Analysis of two plane electromechanical model of shape
deviation in a hydropower generator

Abstract: Hydroelectric power supplies about 20 percent of the world's electricity and
is the most important renewable energy converting industry. Swedish
hydropower plants produce between 55-74TWh a year. These plants where built
thirty to one hundred years ago and where constructed for base load. With
new developments in energy production, for instance nuclear and renewable
power, many hydropower plants have a new task, namely to function as
regulators and keep frequency in the power net constant. Which means that
constructions that where not built for it will have to do many starts and
stops in their lifetime. This makes it interesting to examine the
rotordynamic effects in hydropower generators.

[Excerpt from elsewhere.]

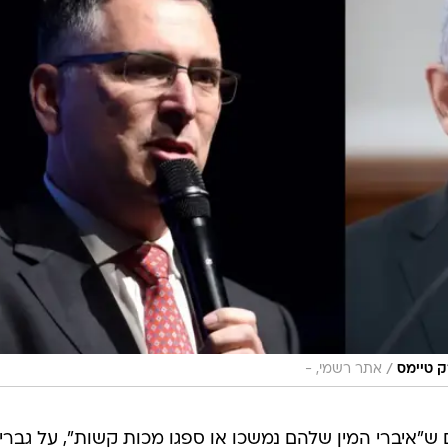
/
ק טיימס
אתר רשמי, -
 ש"איברי המין שלהם נמשכו או ספגו מכות קשות", על גברי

All generators have shape deviations since it is not possible to manufacture
perfect circular generators. Especially in Hydropower applications, where
the diameter is normally large and the relative airgap is small. These
properties make it likely that the response of the system depends on the
shape deviation.

This thesis examines the effect shape deviation of the generator has on the
response. It compares the difference between using the mean shape deviation
on rotor and stator compared to two shape deviation one on the upper half of
the rotor and stator and one the lower half. With two shape deviations there
will be a bending moment due to the differences in shape of the upper and
lower parts of the generator. The main goal is to investigate the effects of
these bending moments and also to use a real generator as a model(Krångfors
G2 at River Skellefte älv).

The results show that two shape deviations give rice to bending moments in
new frequencies. There is only a very small effect on displacement response
of the rotor. The new moments are seen in the angular response, where there
is a clear difference between the two cases. In the case of Krångfors G2 it
was found that the stiffness of the rotor was high and therefore only the
first frequency of the shape deviations is likely affect the system. But, in
other hydropower generators it is possible that the bending moments can
affect the dynamics of the system. Then the methods presented in this thesis
can be a valuable tool.